People with high-risk glaucoma will be able to monitor their disease, anywhere, anytime, thanks to a new device developed by an FIU professor.
S.S. Iyengar (Ram Iyengar), director and Ryder professor of the School of Computing and Information Sciences within the College of Engineering and Computing, was just awarded a patent, along with co-inventors, for a tool that provides early intervention for glaucoma. The unnamed device works by directly monitoring intraocular pressure.
Glaucoma is an eye disease in which increased intraocular pressure causes damage to the optic nerve and leads to blindness if left untreated. Diabetics and people above age 50 who suffer from hypertension are at high-risk for developing the disease. According to Iyengar's research, it's estimated that by 2020, 11 million individuals will be blind as a result of glaucoma. Currently, more than 2.2 million Americans have the disease, but only half of them know it. Glaucoma accounts for nine to 12 percent of all cases of blindness in the United States.
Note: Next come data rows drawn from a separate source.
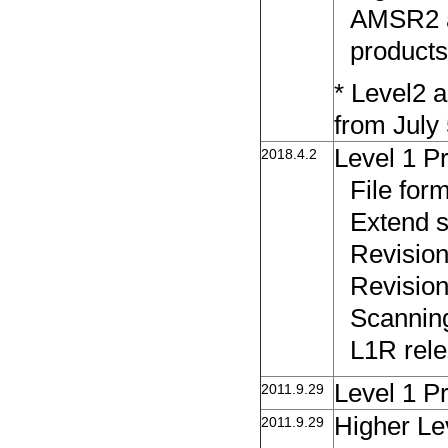
AMSR2 a
products
* Level2 a
from July 
Level 1 P
2018.4.2
File fo
Extend s
Revision
Revision
Scanning
L1R rele
Level 1 P
2011.9.29
Higher Le
2011.9.29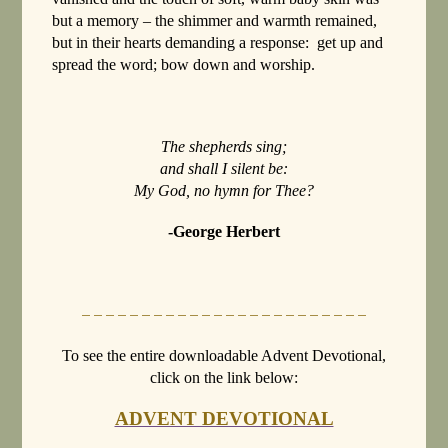
but a memory – the shimmer and warmth remained,
but in their hearts demanding a response: get up and
spread the word; bow down and worship.
The shepherds sing;
and shall I silent be:
My God, no hymn for Thee?
-George Herbert
– – – – – – – – – – – – – – – – – – – – – – – –
To see the entire downloadable Advent Devotional,
click on the link below:
ADVENT DEVOTIONAL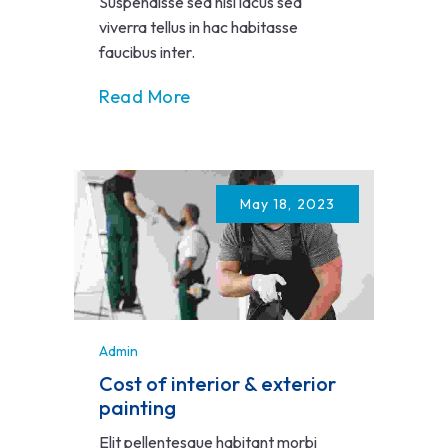
Suspendisse sed nisi lacus sed
viverra tellus in hac habitasse
faucibus inter.
Read More
May 18, 2023
Admin
Cost of interior & exterior
painting
Elit pellentesque habitant morbi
For Americans, managing the disease consists of regular monitoring with an ophthalmologist, but for those living in other parts of the world, seeking treatment can be a challenge. If a patient lives in a remote village, for example, it may take hours to reach a doctor, if one is even available, and transportation may not be accessible either.
"In rural communities where there are no doctors, people are going blind," explained Jerry Miller, adjunct faculty and Discovery Lab research coordinator. "If there is no alternative to traveling for a day to get help, most people won't do it."
Iyengar hopes to change that with his device, which is inexpensive and easy to manufacture. "I wanted something low-cost so everyone can afford it," he said. "It's a great device for developing countries. It can cost patients as little as $15-20 once mass produced."
The device, which is the size of a small electronic chip, is surgically implanted in the eye between the iris and the cornea. Patients can keep track of their intraocular pressure, as often as once a week or more if necessary, by simply looking in the mirror. If the device changes color, there is a change in eye pressure, and the person should seek treatment right away to avoid retinal damage.
The device needs no batteries or power supply. Current devices, said Iyengar, require electric power and can be cost-prohibitive. Another competitive advantage is this device eliminates the need to see an ophthalmologist just to take a pressure reading. Patients can monitor their own intraocular pressure at home and seek help only when it registers as high.
Currently, Iyengar is evaluating clinical partners to conduct clinical studies. Eventually, plans are to offer the device as contact lenses.